Kimlerin konuşacağı, neyi konuşacağı tertip heyeti tarafından bilinir
Hangi sloganların atılacağı ve başlangıcı kimin yapacağı da belirlenir.
Daha önce Ankara garı önünde kanlı olay olduğunu ben hatırlamıyorum.
Sıhhiye Meydanı’na gitmeden önce burada bu halayı çekmeyi düşünenleri suçlayamam.
Gençtirler halay çekmek isteyebilirler.
Benim dikkatimi çeken, “Bu meydan kanlı meydan” sloganını kim buldu ve ilk söyleyen kim oldu.
İlk söyleyeni de suçlamıyorum, ona biri telkin etmiş olabilir.
O sloganı telkin eden kişi, halay çekenler arasında var mıydı
Sorun, bu gençlerde değil.
27 Mayıs 1960 darbesi yapıldığında ben on üç yaşında idim.
Üniversiteyi yani Kara, Deniz, Hava Harp Okullarını bitirmiş general ve albaylarımız darbe yapmış, hukuk fakültesini bitirmiş en seçkin savcı ve hâkimler tarafından Başbakan ve iki bakanı asılmıştır.
12 Mart 1971’de yine aynı okullardan mezun olanlar tarafından darbe olmuş, yine aynı okullardan mezun hukukçular tarafından birçok genç idama mahkûm edilmiştir.
12 Eylül 1980’de yine aynı eğitimden geçen generaller darbe yapıyor, yine aynı eğitimden geçen hukukçular idam kararları veriyor ve yine aynı eğitimden geçen insanlar idam ediliyorlar.
28 Şubat’ı hepimiz biliyoruz.
Sorun, eğitim sorunudur.
Sahabeden örnek vermeyeceğim.
Hazreti Ömer’in önceki haliyle Müslüman olduktan sonra adalet tarihinin ilk sırasına nasıl yazıldığından bahsetmeyeceğim, çünkü bazıları çağımızdan örnek istiyorlar.
Buyurun çağımızdan örnek vereyim.
Bir, iki, üç... örnek değil yüz binlerce örnek vereyim.
İçişleri Bakanlığı ile Adalet Bakanlığı’na da bir teklifim var;
Şu anda seksen milyon insanımızla aynı şartlarda yaşayan yüz bin din görevlimiz içerisinde suç işleyen kaç görevli vardır
Din görevlilerimiz 657 sayılı kanuna tabidirler.
Savunma Bakanlığı’nda, Adalet Bakanlığı’nda, Milli Eğitim Bakanlığı’nda, İçişleri Bakanlığı’nda ve diğer bakanlıklarda yüz bin memurdan kaç kişi suç işlemiştir.

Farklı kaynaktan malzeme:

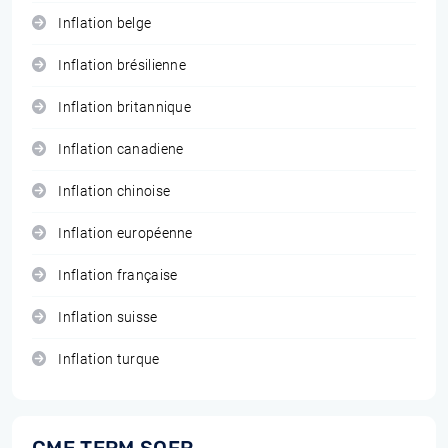
Inflation belge
Inflation brésilienne
Inflation britannique
Inflation canadiene
Inflation chinoise
Inflation européenne
Inflation française
Inflation suisse
Inflation turque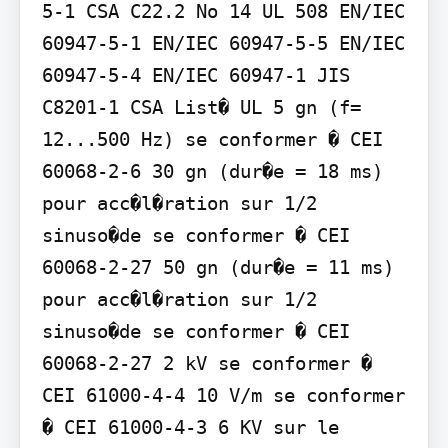
5-1 CSA C22.2 No 14 UL 508 EN/IEC 
60947-5-1 EN/IEC 60947-5-5 EN/IEC 
60947-5-4 EN/IEC 60947-1 JIS 
C8201-1 CSA List� UL 5 gn (f= 
12...500 Hz) se conformer � CEI 
60068-2-6 30 gn (dur�e = 18 ms) 
pour acc�l�ration sur 1/2 
sinuso�de se conformer � CEI 
60068-2-27 50 gn (dur�e = 11 ms) 
pour acc�l�ration sur 1/2 
sinuso�de se conformer � CEI 
60068-2-27 2 kV se conformer � 
CEI 61000-4-4 10 V/m se conformer 
� CEI 61000-4-3 6 KV sur le 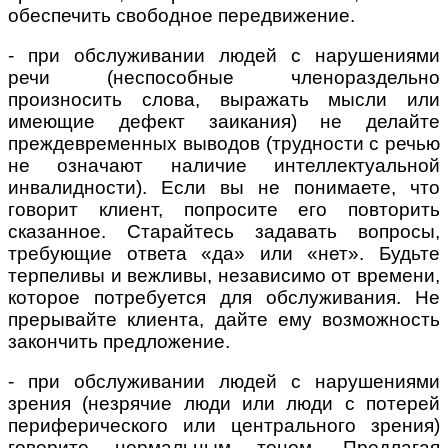
обеспечить свободное передвижение.
- при обслуживании людей с нарушениями
речи (неспособные членораздельно
произносить слова, выражать мысли или
имеющие дефект заикания) не делайте
преждевременных выводов (трудности с речью
не означают наличие интеллектуальной
инвалидности). Если вы не понимаете, что
говорит клиент, попросите его повторить
сказанное. Старайтесь задавать вопросы,
требующие ответа «да» или «нет». Будьте
терпеливы и вежливы, независимо от времени,
которое потребуется для обслуживания. Не
прерывайте клиента, дайте ему возможность
закончить предложение.
- при обслуживании людей с нарушениями
зрения (незрячие люди или люди с потерей
периферического или центрального зрения)
говорите нормальным тоном. Предлагая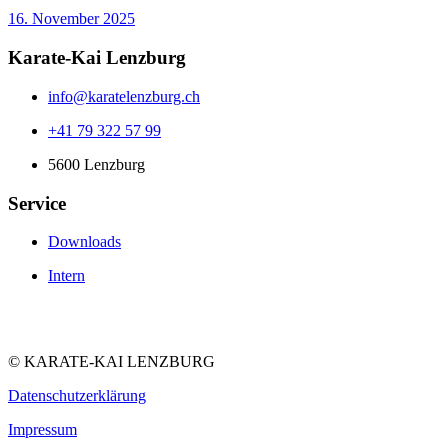
16. November 2025
Karate-Kai Lenzburg
info@karatelenzburg.ch
+41 79 322 57 99
5600 Lenzburg
Service
Downloads
Intern
©
KARATE-KAI LENZBURG
Datenschutzerklärung
Impressum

Din görevlileri suç işlemez demiyorum. İnsandırlar hata yaparlar.
Suç işleme oranları önemlidir.
Ashabı kiramdan suç işleyen ve cezalandırılanlar olmuş ama kâfirlik dönemleriyle kıyaslandığında binde bir değil, on binde bir oranında suç işlemeleri azalmıştır.
Bakın yine o örnek nesil ashabı kirama kayıverdi kalemim. (Allah, onların hepsinden arzı olsun.)
Araştırma sonuçlarını ben şimdiden ilan ediyorum, kurumlar arasında en az suçu din görevlileri işler.
Çünkü aldığı eğitimin içinde, İslami eğitimin adı ve kokusu vardır. Kendisi yoktur. Buna rağmen o ad ve koku bile bizi suç işlemekten alıkoyuyor.
Eğer İslami eğitime geçmezsek seksen milyonun yarısı güvenlikçi olsa da, tuvalet ve banyolarımıza kadar her yere kamera koyma ve merkezden izlenme sağlansa da, seksen milyon insanımızın hepsi bu eğitim içinde profesör yapılsa da, terör bitmez.